Condition or disease Intervention/treatment Phase
Sleep Initiation and Maintenance Disorders Post-Traumatic Stress Disorders Behavioral: Cognitive behavioral therapy for insomnia Not Applicable

Detailed Description:

Objectives(s): The investigators are conducting a randomized, controlled trial of Veterans with PTSD and chronic insomnia to determine if cognitive behavioral therapy for insomnia (CBT-I) administered by video teleconferencing is not clinically inferior to in-person treatment in terms of improvement in insomnia symptoms. Secondary aims are 1) comparing the differences in cost and quality-adjusted life years between the treatment delivery approaches and 2) determining the effectiveness of CBT-I on functional outcomes, sleep quality, and non-sleep-related PTSD symptoms. The investigators are also conducting a patient- and provider-focused formative evaluation of CBT-I delivery by video teleconferencing to assess potential barriers to its widespread implementation.
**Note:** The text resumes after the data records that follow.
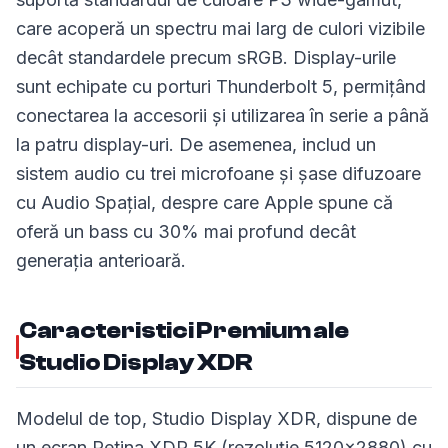
care acoperă un spectru mai larg de culori vizibile
decât standardele precum sRGB. Display-urile
sunt echipate cu porturi Thunderbolt 5, permițând
conectarea la accesorii și utilizarea în serie a până
la patru display-uri. De asemenea, includ un
sistem audio cu trei microfoane și șase difuzoare
cu Audio Spațial, despre care Apple spune că
oferă un bass cu 30% mai profund decât
generația anterioară.
Caracteristici Premium ale
Studio Display XDR
Modelul de top, Studio Display XDR, dispune de
un ecran Retina XDR 5K (rezoluție 5120×2880) cu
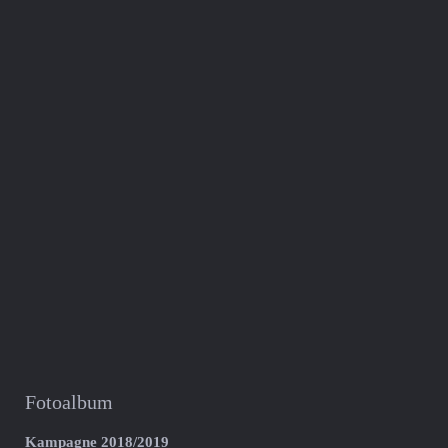
Fotoalbum
Kampagne 2018/2019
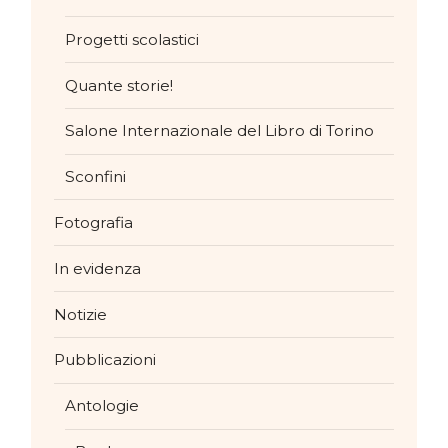
Progetti scolastici
Quante storie!
Salone Internazionale del Libro di Torino
Sconfini
Fotografia
In evidenza
Notizie
Pubblicazioni
Antologie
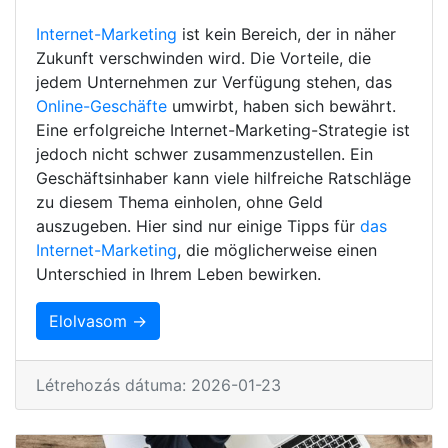
Internet-Marketing
ist kein Bereich, der in näher
Zukunft verschwinden wird. Die Vorteile, die
jedem Unternehmen zur Verfügung stehen, das
Online-Geschäfte
umwirbt, haben sich bewährt.
Eine erfolgreiche Internet-Marketing-Strategie ist
jedoch nicht schwer zusammenzustellen. Ein
Geschäftsinhaber kann viele hilfreiche Ratschläge
zu diesem Thema einholen, ohne Geld
auszugeben. Hier sind nur einige Tipps für
das
Internet-Marketing
, die möglicherweise einen
Unterschied in Ihrem Leben bewirken.
Elolvasom →
Létrehozás dátuma: 2026-01-23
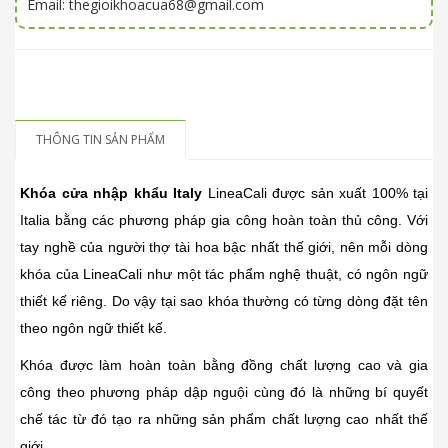
Email: thegioikhoacua68@gmail.com
THÔNG TIN SẢN PHẨM
Khóa cửa nhập khẩu Italy
LineaCali được sản xuất 100% tại
Italia bằng các phương pháp gia công hoàn toàn thủ công. Với
tay nghề của người thợ tài hoa bậc nhất thế giới, nên mỗi dòng
khóa của LineaCali như một tác phẩm nghệ thuật, có ngôn ngữ
thiết kế riêng. Do vậy tại sao khóa thường có từng dòng đặt tên
theo ngôn ngữ thiết kế.
Khóa được làm hoàn toàn bằng đồng chất lượng cao và gia
công theo phương pháp dập nguội cùng đó là những bí quyết
chế tác từ đó tạo ra những sản phẩm chất lượng cao nhất thế
giới.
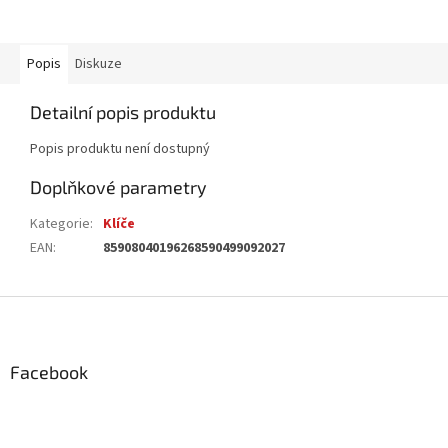
Popis
Diskuze
Detailní popis produktu
Popis produktu není dostupný
Doplňkové parametry
Kategorie
:
Klíče
EAN
:
85908040196268590499092027
Z
á
p
a
Facebook
t
í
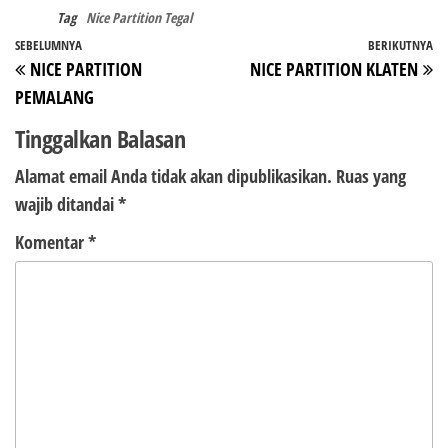
Tag
Nice Partition Tegal
Navigasi
Pos
SEBELUMNYA
BERIKUTNYA
P
NICE PARTITION
NICE PARTITION KLATEN
pos
Sebelumnya
Be
PEMALANG
Tinggalkan Balasan
Alamat email Anda tidak akan dipublikasikan.
Ruas yang
wajib ditandai
*
Komentar
*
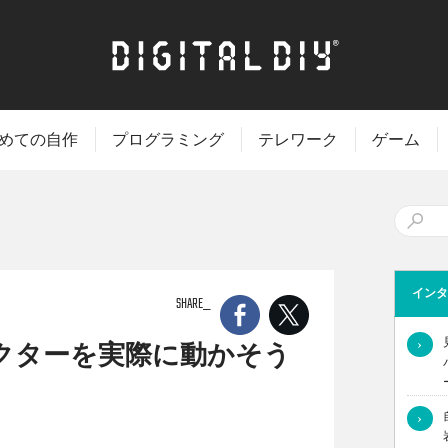
めての自作
プログラミング
テレワーク
ゲーム
インタ
SHARE
›
クターを実際に動かそう
›
 Studioや Blender、Unity を用いてオリジナル３Dキャラ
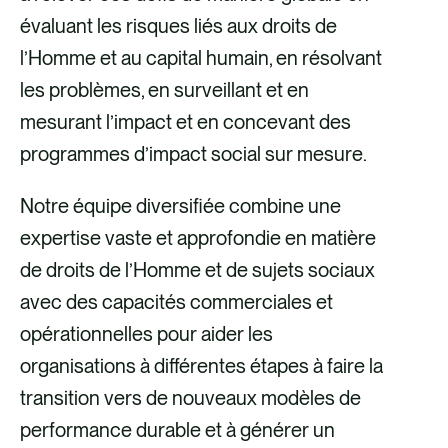
évaluant les risques liés aux droits de
l’Homme et au capital humain, en résolvant
les problèmes, en surveillant et en
mesurant l’impact et en concevant des
programmes d’impact social sur mesure.
Notre équipe diversifiée combine une
expertise vaste et approfondie en matière
de droits de l’Homme et de sujets sociaux
avec des capacités commerciales et
opérationnelles pour aider les
organisations à différentes étapes à faire la
transition vers de nouveaux modèles de
performance durable et à générer un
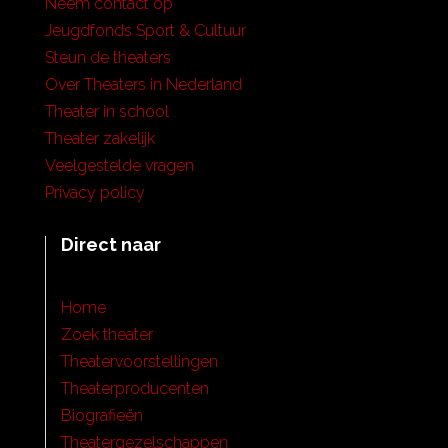
Neem contact op
Jeugdfonds Sport & Cultuur
Steun de theaters
Over Theaters in Nederland
Theater in school
Theater zakelijk
Veelgestelde vragen
Privacy policy
Direct naar
Home
Zoek theater
Theatervoorstellingen
Theaterproducenten
Biografieën
Theatergezelschappen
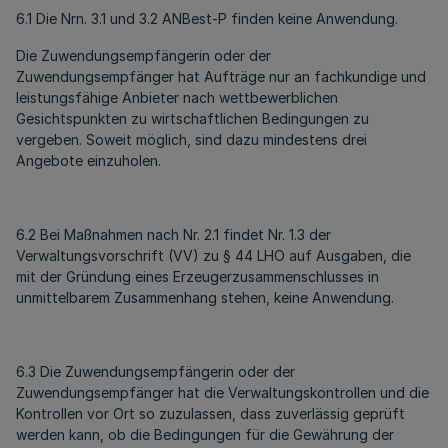
6.1 Die Nrn. 3.1 und 3.2 ANBest-P finden keine Anwendung.
Die Zuwendungsempfängerin oder der
Zuwendungsempfänger hat Aufträge nur an fachkundige und
leistungsfähige Anbieter nach wettbewerblichen
Gesichtspunkten zu wirtschaftlichen Bedingungen zu
vergeben. Soweit möglich, sind dazu mindestens drei
Angebote einzuholen.
6.2 Bei Maßnahmen nach Nr. 2.1 findet Nr. 1.3 der
Verwaltungsvorschrift (VV) zu § 44 LHO auf Ausgaben, die
mit der Gründung eines Erzeugerzusammenschlusses in
unmittelbarem Zusammenhang stehen, keine Anwendung.
6.3 Die Zuwendungsempfängerin oder der
Zuwendungsempfänger hat die Verwaltungskontrollen und die
Kontrollen vor Ort so zuzulassen, dass zuverlässig geprüft
werden kann, ob die Bedingungen für die Gewährung der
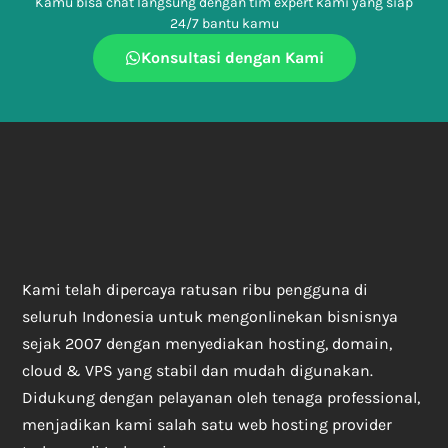
Kamu bisa chat langsung dengan tim expert kami yang siap
24/7 bantu kamu
Konsultasi dengan Kami
Kami telah dipercaya ratusan ribu pengguna di
seluruh Indonesia untuk mengonlinekan bisnisnya
sejak 2007 dengan menyediakan hosting, domain,
cloud & VPS yang stabil dan mudah digunakan.
Didukung dengan pelayanan oleh tenaga professional,
menjadikan kami salah satu web hosting provider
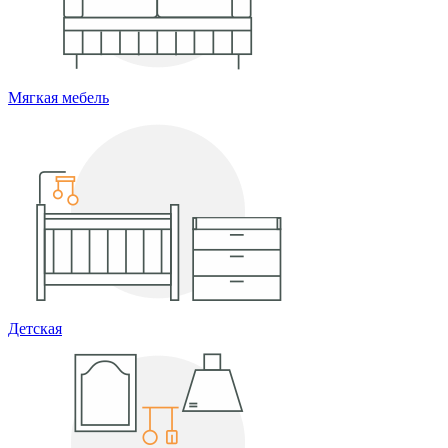
Мягкая мебель
Детская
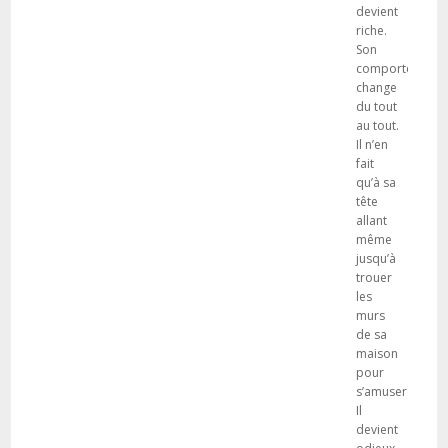
devient
riche.
Son
comportement
change
du tout
au tout.
Il n’en
fait
qu’à sa
tête
allant
même
jusqu’à
trouer
les
murs
de sa
maison
pour
s’amuser.
Il
devient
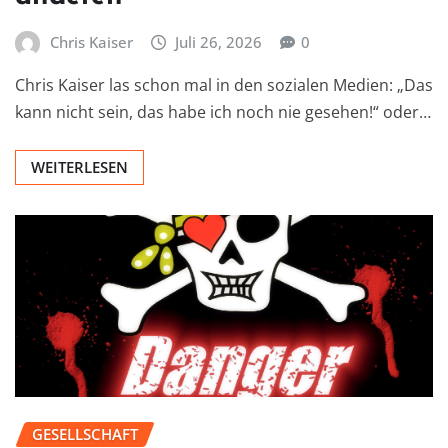
Chris Kaiser
Juli 26, 2026
0
Chris Kaiser las schon mal in den sozialen Medien: „Das
kann nicht sein, das habe ich noch nie gesehen!“ oder…
WEITERLESEN
GESELLSCHAFT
Research Design: This prospective randomized controlled non-inferiority study will determine if Veterans with PTSD and chronic insomnia receiving CBT-I by video teleconferencing have an improvement in insomnia severity, as determined by change in Insomnia Severity Index (ISI) score, that is not clinically inferior to that in Veterans receiving in-person CBT-I. Differences in cost and quality-adjusted life years (QALY) between groups will also be compared.

Methodology: Veterans with PTSD and chronic insomnia receiving their primary care at community-based outpatient clinics (CBOC) affiliated with the Philadelphia VAMC are be randomized to receive one of the following interventions in a group setting at their CBOC: 1) a manual-based CBT-I program delivered via video teleconferencing, 2) the CBT-I program delivered in-person, and 3) in-person delivery of sleep hygiene education, a known active control intervention. Participants are assessed at baseline, and 2 weeks and every 3 months following the intervention. The primary outcome measure in Aim 1 is the change in the Insomnia Severity Index (ISI) score at 6 months following intervention. Non-inferiority analysis will be used to compare the effectiveness of the two delivery methods, with a pre-specified margin. Results will be ascertained via intent to treat and per-protocol procedures. The investigators hypothesize that the change in ISI score following CBT-I by video teleconferencing will not be clinically inferior to that following in-person delivery. In Aim 2, VA and non-VA total healthcare costs are being collected to test whether average cost is lower for Veterans receiving CBT-I by video teleconferencing versus in-person care. Preference is being assessed by the EuroQol and Health Utilities Index 2. Differences in the ratio of cost and quality-adjusted life years saved between CBT-I by video teleconferencing and in-person encounter will be compared to test the hypothesis that video teleconferencing will have lower cost and equivalent outcomes. Aim 3 is assessing the effect of CBT-I on functional outcomes (Short Form-12, Work and Social Adjustment Scale), sleep quality (Pittsburgh Sleep Quality Index, sleep diary and wrist actigraphy), and PTSD severity (the non-sleep component of the PTSD Checklist-Military). The investigators hypothesize that these functional outcomes and sleep quality measures will improve following each method of CBT-I delivery and that CBT-I will improve non-sleep-related PTSD severity. The formative evaluation of the telemedicine delivery of CBT-I in Aim 4 is using qualitative (targeted focus groups with participants and therapist interviews) and quantitative measures (Work Alliance Inventory, Treatment Credibility Scale, attrition) that will help guide future implementation of CBT-I by video teleconferencing

Anticipated Findings: The investigators believe these results will demonstrate that: 1) Veterans in both CBT-I groups will have similar improvement in functional outcomes, and 2) treatment delivery by video teleconferencing will be more cost effective than in-person care. These findings should lead to wider acceptance of video teleconferencing, thereby increasing patient access to care and reducing treatment costs.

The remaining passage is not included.